Principal causa de mortes no mundo, as doenças cardiovasculares, principalmente infartos do miocárdio e acidentes vasculares cerebrais (AVC), provocam 17 milhões de óbitos anualmente, segundo a Organização Mundial da Saúde (OMS). No Brasil, por volta de 400 mil pessoas morrem por ano em decorrência dessas enfermidades. O rápido diagnóstico de pacientes que apresentam sintomas de infarto e AVC é um fator crucial para salvar vidas ou evitar sequelas.
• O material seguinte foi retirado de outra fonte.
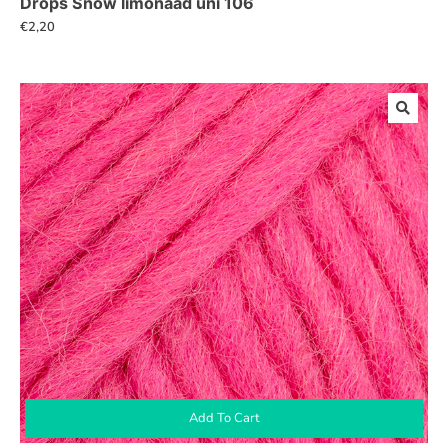
Drops Snow limonaad uni 106
€
2,20
Add To Cart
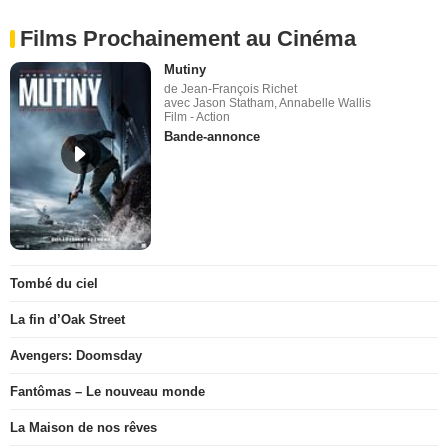
Films Prochainement au Cinéma
Mutiny
de Jean-François Richet
avec Jason Statham, Annabelle Wallis
Film - Action
Bande-annonce
Tombé du ciel
La fin d’Oak Street
Avengers: Doomsday
Fantômas – Le nouveau monde
La Maison de nos rêves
Pesquisador insere solução no biossensor, tendo ao fundo protótipo do aparelho para medição de troponinaLéo Ramos Chaves / Revista Pesquisa FAPESP
Essa foi a motivação dos pesquisadores da healthtech Cor.Sync, nascida em Curitiba e hoje sediada em São Paulo, para desenvolver uma ferramenta tecnológica capaz de medir em menos de 10 minutos o nível de troponina cardíaca, o principal biomarcador de infarto – healthtech é uma empresa de base tecnológica da área da saúde. Com os recursos hoje disponíveis, os médicos podem levar até quatro horas para ter o resultado desse exame. O desenvolvimento da solução, em fase final de validação clínica, teve apoio da FAPESP por meio do Programa Pesquisa Inovativa em Pequenas Empresas (Pipe).
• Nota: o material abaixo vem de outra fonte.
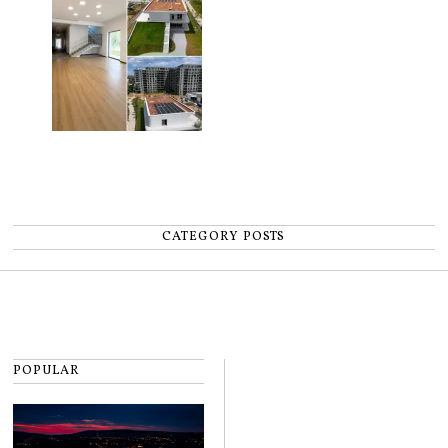
CATEGORY POSTS
POPULAR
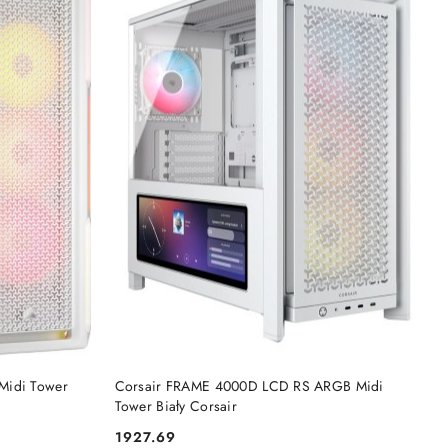
DO KOSZYKA
Midi Tower
Corsair FRAME 4000D LCD RS ARGB Midi
Tower Biały Corsair
1927.69
Cena:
“Nosso método utiliza biossensores de alta especificidade para medir no sangue do paciente a concentração de troponina cardíaca”, explica o engenheiro biomédico Raul de Macedo, fundador e CEO da Cor.Sync. Além do método, a empresa também criou um dispositivo portátil point of care, ou seja, para ser usado no local do atendimento, que faz a rápida análise da amostra sanguínea.
“Os resultados quantitativos de troponina são apresentados em oito minutos na tela do aparelho e no prontuário eletrônico do paciente, ajudando o médico a identificar se houve mesmo infarto”, conta Macedo. Tanto a metodologia, comprovada em estudos de bancada, como o equipamento já tiveram pedidos de patente depositados no Brasil e no mundo.
A vantagem do teste rápido para troponina no ponto de atendimento é que a análise do sangue do paciente é feita no serviço de emergência do hospital, sem precisar ser enviado ao laboratório de análises clínicas da instituição. “Ganhamos minutos preciosos que podem fazer diferença nos cuidados com o paciente”, diz o cardiologista Attílio Galhardo, sócio da Cor.Sync e um dos integrantes da equipe que desenvolveu a solução.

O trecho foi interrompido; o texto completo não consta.